Five years ago, information designer Mahima Pushkarna joined Google to make data easier to understand. As a senior interaction designer on the People + AI Research (PAIR) team, she designed Data Cards to help everyone better understand the contexts of the data they are using. The Data Cards Playbook puts Google’s AI Principles into practice by providing opportunities for feedback, relevant explanations and appeal.
Recently, Mahima’s paper on Data Cards (co-written with Googlers Andrew Zaldivar and Oddur Kjartansson) was accepted to the ACM Conference on Fairness, Accountability and Transparency (ACM FAccT). Let’s catch up with her and find out more about what brought her to Google.
How did your background lead you to the work you’re doing now?
I've always been fascinated by conjuring up solutions to things. The kind of questions that I’ve found meaningful are those that are never truly solved, or never have one correct answer. (The kind of questions that exasperate us!) Those have been the problems I am always drawn towards.
Early in my career, I realized the power in visualizing data, but spreadsheets were intimidating. I wondered how design could make communicating complexity easier. So I found myself in grad school in Boston studying information design and data visualization. I focused on how people experience data and how our relationships to each other and our contexts are mediated.
I joined Google Brain as the first visual designer in a full-time capacity, though I had no background in artificial intelligence or machine learning — this was the deep end of the pool. This opened up the space to explore human-AI interaction, and make AI more accessible to a broader class of developers. At PAIR, my work focuses on making information experiences more meaningful for developers, researchers and others who build AI technologies.
What’s it like to have a unique background as a designer on a technical AI research team?
When you're an engineer and immersed in building technology, it's easy to assume everyone has a similar experience to your own — especially when you’re surrounded by peers who share your expertise. The actual user experience is very personal and varies drastically across users and contexts. That particular clarity is what designers bring to the table.
I’ve been able to engage my engineering and research colleagues with simple, people-centered questions right in the very beginning.

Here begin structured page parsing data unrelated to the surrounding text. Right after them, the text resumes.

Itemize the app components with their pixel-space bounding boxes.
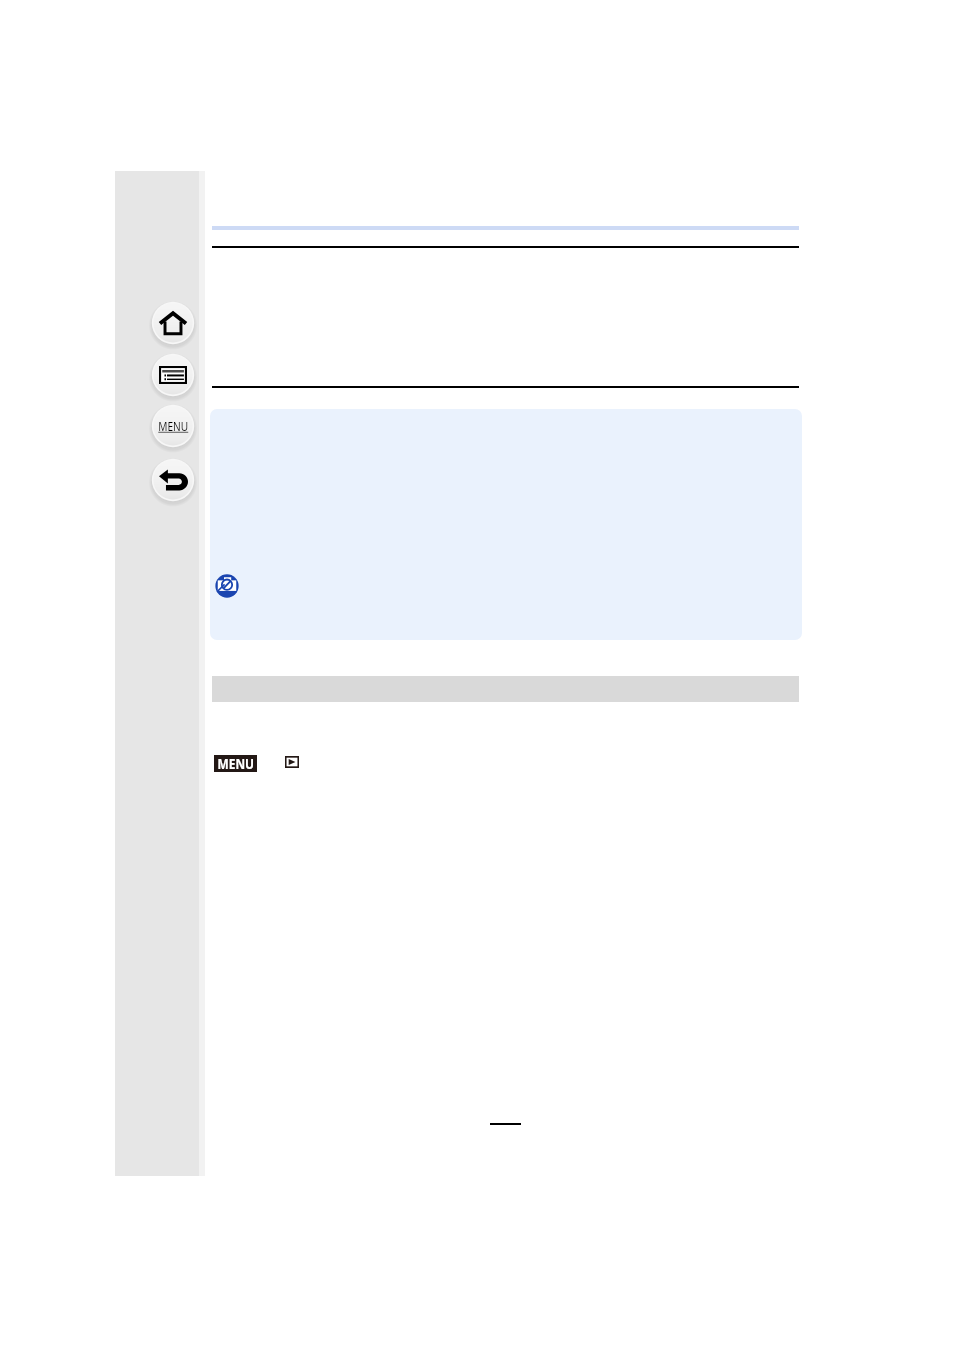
button[interactable]: Back — [150, 457, 196, 503]
button[interactable]: Menu — [150, 403, 196, 449]
button[interactable]: MENU — [214, 755, 257, 772]
staticText: MENU — [218, 755, 254, 772]
button[interactable]: Playback — [285, 756, 299, 768]
button[interactable]: Home — [150, 300, 196, 346]
staticText: MENU — [158, 418, 189, 435]
button[interactable]: Contents — [150, 352, 196, 398]
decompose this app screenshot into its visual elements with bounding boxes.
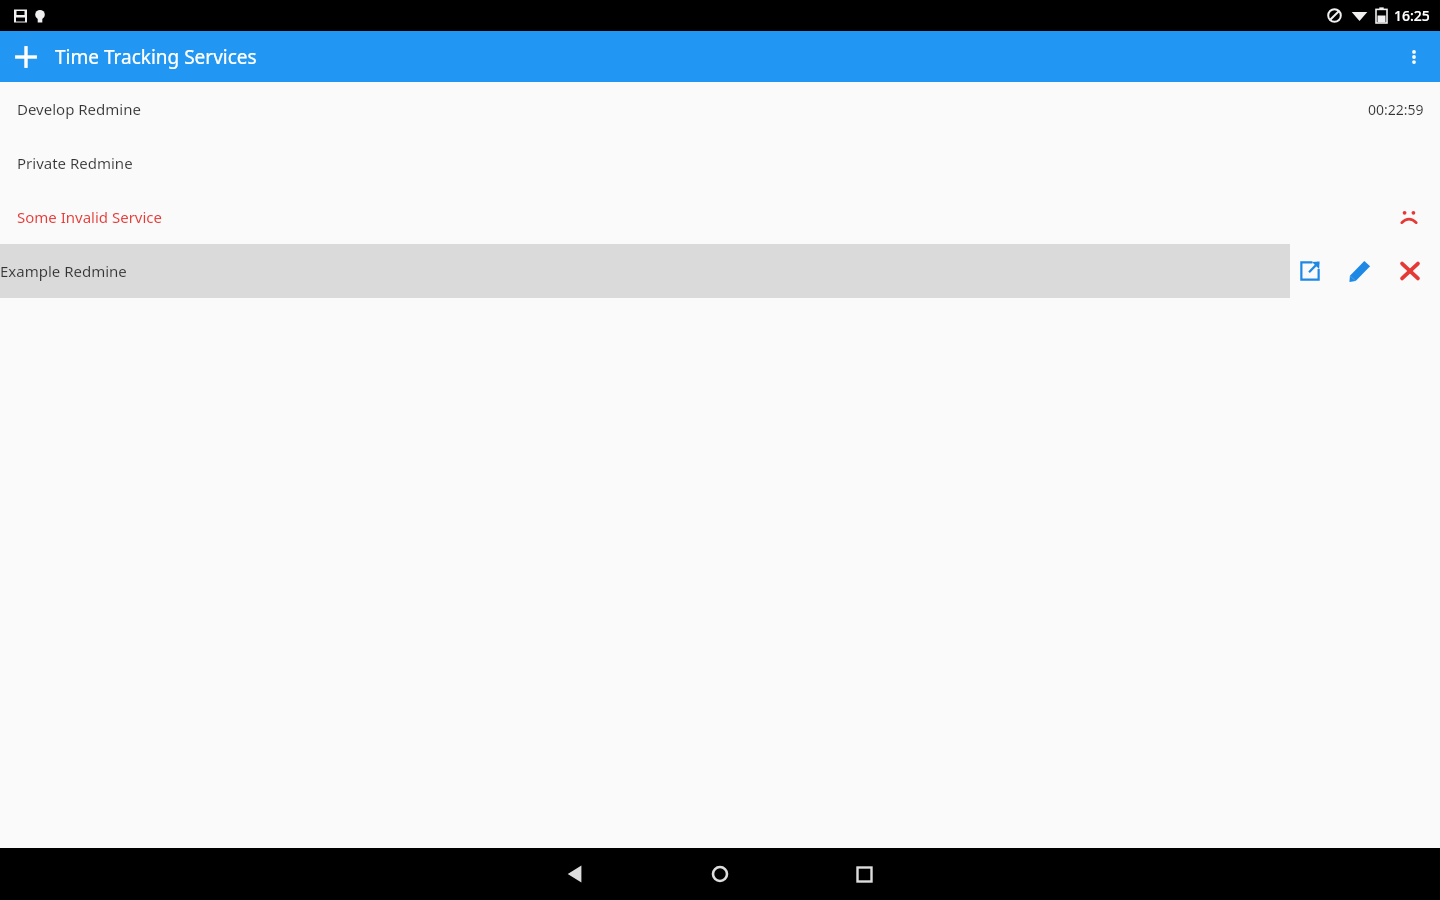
button[interactable]: Example Redmine [0,244,1290,298]
button[interactable]: Private Redmine [0,136,1440,190]
button[interactable]: Some Invalid Service [0,190,1440,244]
button[interactable]: More options [1388,31,1440,82]
button[interactable]: Invalid service [1394,202,1424,232]
button[interactable]: Develop Redmine [0,82,1440,136]
button[interactable]: Back [552,850,600,898]
staticText: 16:25 [1394,6,1430,25]
button[interactable]: Add service [0,31,52,82]
button[interactable]: Open in browser [1288,249,1332,293]
staticText: Time Tracking Services [55,44,257,70]
staticText: Develop Redmine [17,99,141,119]
staticText: Private Redmine [17,153,133,173]
staticText: Some Invalid Service [17,207,162,227]
button[interactable]: Delete [1388,249,1432,293]
staticText: Example Redmine [0,261,127,281]
button[interactable]: Home [696,850,744,898]
button[interactable]: Edit [1338,249,1382,293]
button[interactable]: Recent apps [840,850,888,898]
staticText: 00:22:59 [1368,100,1424,119]
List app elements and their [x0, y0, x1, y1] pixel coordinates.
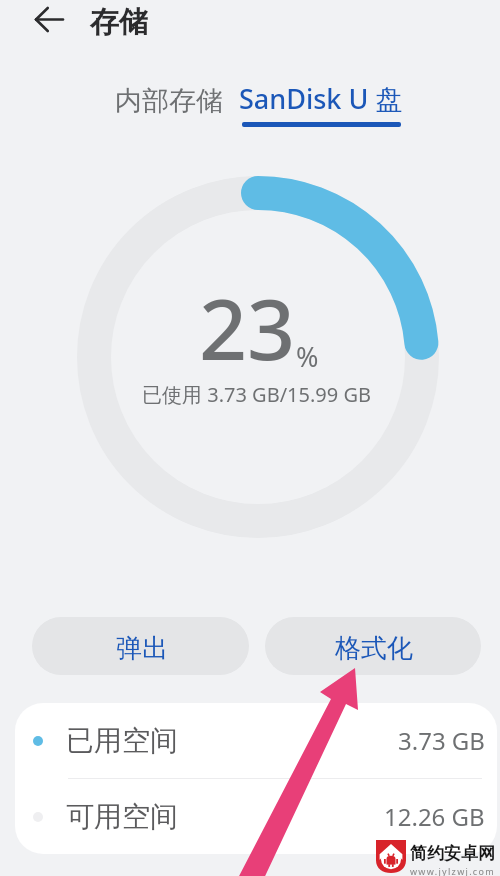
- staticText: 23: [199, 270, 296, 384]
- staticText: 内部存储: [115, 84, 223, 118]
- staticText: 已使用 3.73 GB/15.99 GB: [142, 381, 371, 408]
- button[interactable]: SanDisk U 盘: [234, 76, 408, 127]
- staticText: 12.26 GB: [384, 800, 485, 833]
- staticText: %: [296, 338, 319, 375]
- staticText: 弹出: [116, 632, 168, 665]
- button[interactable]: 内部存储: [108, 80, 230, 122]
- button[interactable]: 已用空间: [15, 703, 497, 778]
- staticText: 3.73 GB: [398, 724, 485, 757]
- staticText: 格式化: [335, 632, 413, 665]
- button[interactable]: 可用空间: [15, 779, 497, 854]
- staticText: 已用空间: [66, 723, 178, 758]
- button[interactable]: 弹出: [32, 617, 249, 675]
- button[interactable]: 格式化: [265, 617, 481, 675]
- staticText: 可用空间: [66, 799, 178, 834]
- button[interactable]: Back: [26, 0, 72, 38]
- staticText: SanDisk U 盘: [239, 80, 403, 117]
- staticText: 简约安卓网: [410, 843, 495, 864]
- staticText: www.jylzwj.com: [410, 865, 495, 876]
- staticText: 存储: [90, 4, 148, 41]
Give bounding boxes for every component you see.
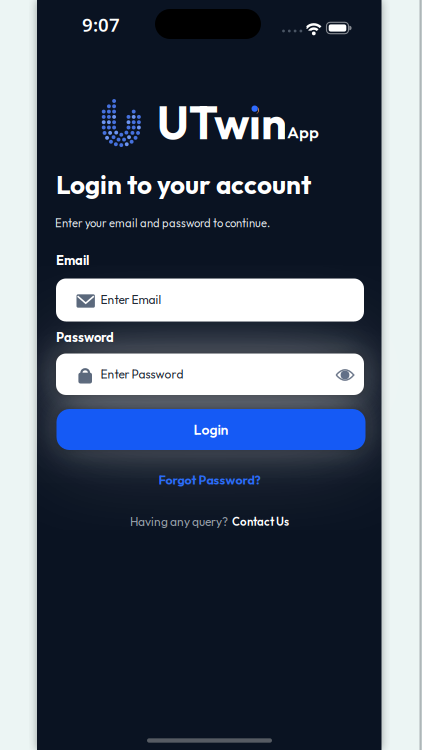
staticText: Forgot Password?	[158, 472, 260, 488]
staticText: App	[287, 122, 319, 143]
button[interactable]: Contact Us	[232, 514, 289, 529]
button[interactable]: Login	[56, 409, 366, 450]
button[interactable]: Forgot Password?	[158, 472, 260, 488]
button[interactable]: Enter Email	[56, 278, 364, 322]
staticText: Contact Us	[232, 514, 289, 529]
staticText: Enter your email and password to continu…	[55, 216, 270, 230]
staticText: Enter Email	[100, 292, 162, 307]
staticText: UTwin	[157, 94, 287, 151]
staticText: 9:07	[82, 12, 120, 37]
button[interactable]: Enter Password	[56, 354, 364, 395]
staticText: Having any query?	[130, 514, 228, 529]
staticText: Enter Password	[100, 366, 184, 382]
button[interactable]	[336, 369, 354, 381]
staticText: Password	[56, 329, 114, 345]
staticText: Email	[56, 252, 89, 268]
staticText: Login	[194, 421, 228, 438]
staticText: Login to your account	[56, 168, 311, 201]
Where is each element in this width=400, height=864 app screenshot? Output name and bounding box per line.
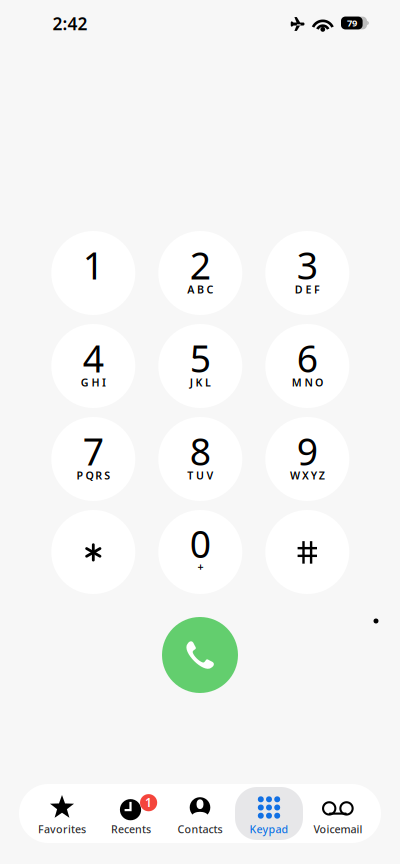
button[interactable]: 6 [265, 324, 349, 408]
staticText: 1 [83, 240, 104, 290]
staticText: Recents [111, 822, 151, 836]
button[interactable]: 0 [158, 510, 242, 594]
button[interactable]: 1 [51, 231, 135, 315]
staticText: + [197, 559, 206, 574]
staticText: Contacts [178, 822, 222, 836]
button[interactable]: Keypad [234, 784, 304, 843]
staticText: 2:42 [52, 12, 88, 35]
staticText: WXYZ [290, 468, 330, 482]
button[interactable]: 4 [51, 324, 135, 408]
button[interactable]: Pound [265, 510, 349, 594]
staticText: TUV [187, 468, 219, 482]
staticText: GHI [81, 375, 112, 389]
button[interactable]: 5 [158, 324, 242, 408]
staticText: 5 [190, 333, 211, 383]
button[interactable]: 3 [265, 231, 349, 315]
staticText: DEF [295, 282, 326, 296]
staticText: 3 [297, 240, 318, 290]
button[interactable]: 7 [51, 417, 135, 501]
staticText: PQRS [76, 468, 115, 482]
staticText: MNO [292, 375, 329, 389]
button[interactable]: 8 [158, 417, 242, 501]
button[interactable]: Voicemail [304, 784, 372, 843]
button[interactable]: Star [51, 510, 135, 594]
staticText: 9 [297, 426, 318, 476]
staticText: Favorites [38, 822, 86, 836]
staticText: Keypad [250, 822, 288, 836]
staticText: ABC [187, 282, 219, 296]
button[interactable]: 2 [158, 231, 242, 315]
staticText: 4 [83, 333, 104, 383]
button[interactable]: 1 [96, 784, 166, 843]
staticText: 1 [145, 794, 152, 810]
staticText: 0 [190, 519, 211, 568]
staticText: 6 [297, 333, 318, 383]
button[interactable]: Contacts [166, 784, 234, 843]
button[interactable]: Call [162, 617, 238, 693]
staticText: 7 [83, 426, 104, 476]
staticText: 2 [190, 240, 211, 290]
staticText: Voicemail [314, 822, 362, 836]
button[interactable]: 9 [265, 417, 349, 501]
staticText: 8 [190, 426, 211, 476]
staticText: JKL [190, 375, 217, 389]
staticText: 79 [347, 17, 357, 29]
button[interactable]: Favorites [28, 784, 96, 843]
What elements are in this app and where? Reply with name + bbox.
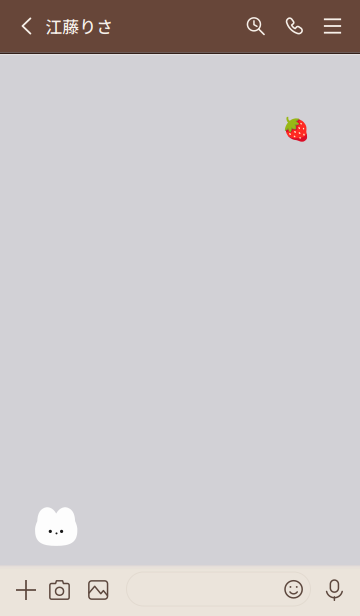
button[interactable]: Menu <box>312 4 352 48</box>
button[interactable]: Call <box>274 4 314 48</box>
staticText: 🍓 <box>282 117 310 142</box>
button[interactable]: Emoji <box>279 574 309 604</box>
button[interactable]: 江藤りさ <box>45 4 195 48</box>
button[interactable]: Add <box>9 568 43 612</box>
button[interactable]: Back <box>10 4 44 48</box>
staticText: 江藤りさ <box>45 14 113 38</box>
button[interactable]: Message <box>126 572 310 606</box>
button[interactable]: Photos <box>81 568 115 612</box>
button[interactable]: Camera <box>42 567 76 611</box>
button[interactable]: Search <box>236 4 276 48</box>
button[interactable]: Voice message <box>317 568 351 612</box>
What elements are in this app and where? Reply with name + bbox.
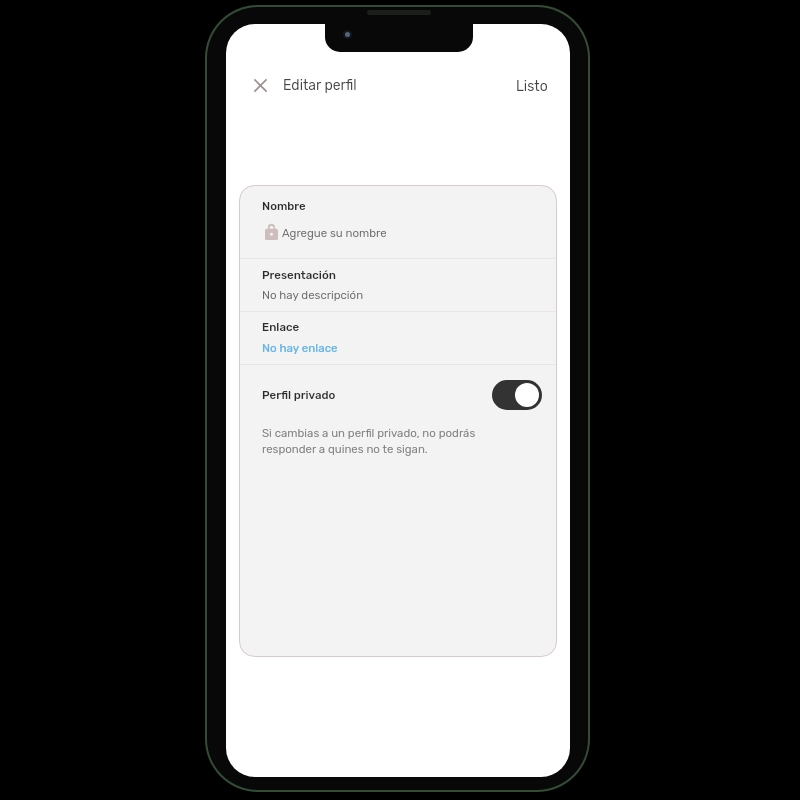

How are people using an AI tool? What are they learning from it? Who else might be involved in the conversation? Do they have the proficiency we assume they have?
How did you begin designing Data Cards?
This project started when I was working on another visualization toolkit, Facets, to communicate the skews and imbalances within datasets to help machine learning practitioners make informed decisions. At the time, transparency was a moving target. Andrew, Tulsee Doshi and I started to proactively think about fairness in data, and saw a huge gap in the documentation of human decisions that dot a dataset's lifecycle.
This “invisible” information shapes how we use data and the outcomes of models trained on them. For example, a model trained on a dataset that captures age in just two or three buckets will have very different outcomes compared to a dataset with ten buckets. The goal of Data Cards is to make both visible and invisible information about datasets available and simple to understand, so people from a variety of backgrounds can knowledgeably make decisions.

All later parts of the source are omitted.